> Exercise
From the line that contains "Laurent Mekies：「予選は特にスムーズではなか" down to the final line below, please repeat each line exactly and nothing more, with no pictures.

*** Opening of Entries provided ***

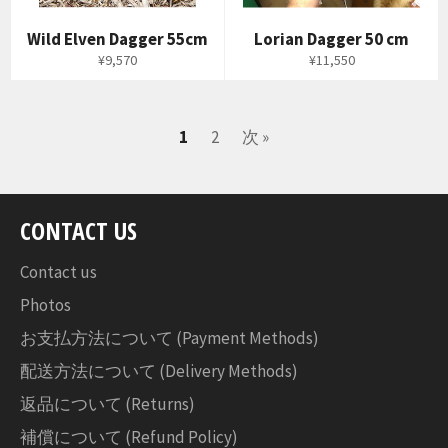
Wild Elven Dagger 55cm
Lorian Dagger 50 cm
通
通
¥9,570
¥11,550
常
常
価
価
格
格
1
2
次 »
CONTACT US
Contact us
Photos
お支払方法について (Payment Methods)
配送方法について (Delivery Methods)
返品について (Returns)
補償について (Refund Policy)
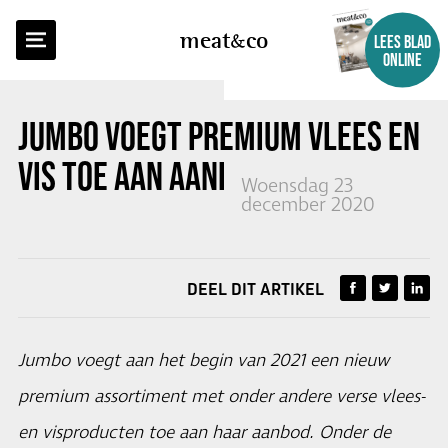
TERUG NAAR OVERZICHT
meat
co
LEES BLAD
ONLINE
JUMBO VOEGT PREMIUM VLEES EN
VIS TOE AAN AANBOD
Woensdag 23
december 2020
DEEL DIT ARTIKEL
Jumbo voegt aan het begin van 2021 een nieuw
premium assortiment met onder andere verse vlees-
en visproducten toe aan haar aanbod. Onder de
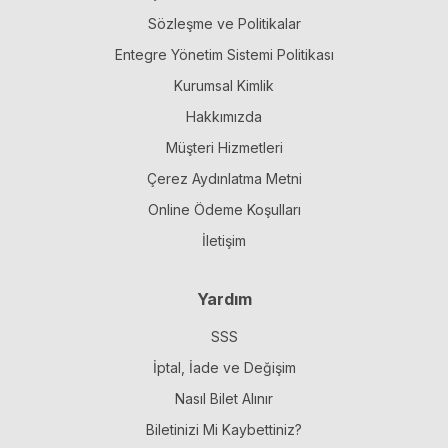
Sözleşme ve Politikalar
Entegre Yönetim Sistemi Politikası
Kurumsal Kimlik
Hakkımızda
Müşteri Hizmetleri
Çerez Aydınlatma Metni
Online Ödeme Koşulları
İletişim
Yardım
SSS
İptal, İade ve Değişim
Nasıl Bilet Alınır
Biletinizi Mi Kaybettiniz?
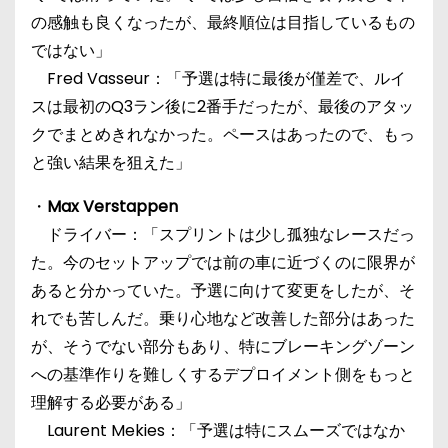
の感触も良くなったが、最終順位は目指しているもの
ではない」
Fred Vasseur：「予選は特に最後が僅差で、ルイ
スは最初のQ3ラン後に2番手だったが、最後のアタッ
クでまとめきれなかった。ペースはあったので、もっ
と強い結果を狙えた」
・
Max Verstappen
ドライバー：「スプリントは少し孤独なレースだっ
た。今のセットアップでは前の車に近づくのに限界が
あると分かっていた。予選に向けて変更をしたが、そ
れでも苦しんだ。乗り心地など改善した部分はあった
が、そうでない部分もあり、特にブレーキングゾーン
への基準作りを難しくするデプロイメント側をもっと
理解する必要がある」
Laurent Mekies：「予選は特にスムーズではなか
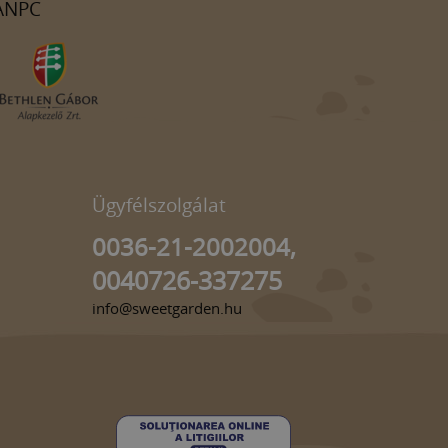
ANPC
Ügyfélszolgálat
0036-21-2002004,
0040726-337275
info@sweetgarden.hu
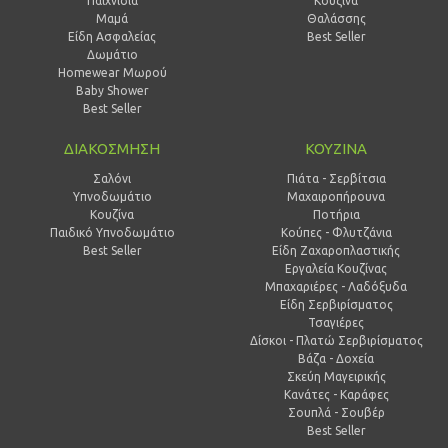
Παιχνίδια
Κουζίνα
Μαμά
Θαλάσσης
Είδη Ασφαλείας
Best Seller
Δωμάτιο
Homewear Μωρού
Baby Shower
Best Seller
ΔΙΑΚΟΣΜΗΣΗ
ΚΟΥΖΙΝΑ
Σαλόνι
Πιάτα - Σερβίτσια
Υπνοδωμάτιο
Μαχαιροπήρουνα
Κουζίνα
Ποτήρια
Παιδικό Υπνοδωμάτιο
Κούπες - Φλυτζάνια
Best Seller
Είδη Ζαχαροπλαστικής
Εργαλεία Κουζίνας
Μπαχαριέρες - Λαδόξυδα
Είδη Σερβιρίσματος
Τσαγιέρες
Δίσκοι - Πλατώ Σερβιρίσματος
Βάζα - Δοχεία
Σκεύη Μαγειρικής
Κανάτες - Καράφες
Σουπλά - Σουβέρ
Best Seller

*** Close of Entries provided ***

> Finished exercise
Laurent Mekies：「予選は特にスムーズではなか
ANPC
Ügyfélszolgálat
0036-21-2002004,
0040726-337275
info@sweetgarden.hu
Παιχνίδια
Κουζίνα
Μαμά
Θαλάσσης
Είδη Ασφαλείας
Best Seller
Δωμάτιο
Homewear Μωρού
Baby Shower
Best Seller
ΔΙΑΚΟΣΜΗΣΗ
ΚΟΥΖΙΝΑ
Σαλόνι
Πιάτα - Σερβίτσια
Υπνοδωμάτιο
Μαχαιροπήρουνα
Κουζίνα
Ποτήρια
Παιδικό Υπνοδωμάτιο
Κούπες - Φλυτζάνια
Best Seller
Είδη Ζαχαροπλαστικής
Εργαλεία Κουζίνας
Μπαχαριέρες - Λαδόξυδα
Είδη Σερβιρίσματος
Τσαγιέρες
Δίσκοι - Πλατώ Σερβιρίσματος
Βάζα - Δοχεία
Σκεύη Μαγειρικής
Κανάτες - Καράφες
Σουπλά - Σουβέρ
Best Seller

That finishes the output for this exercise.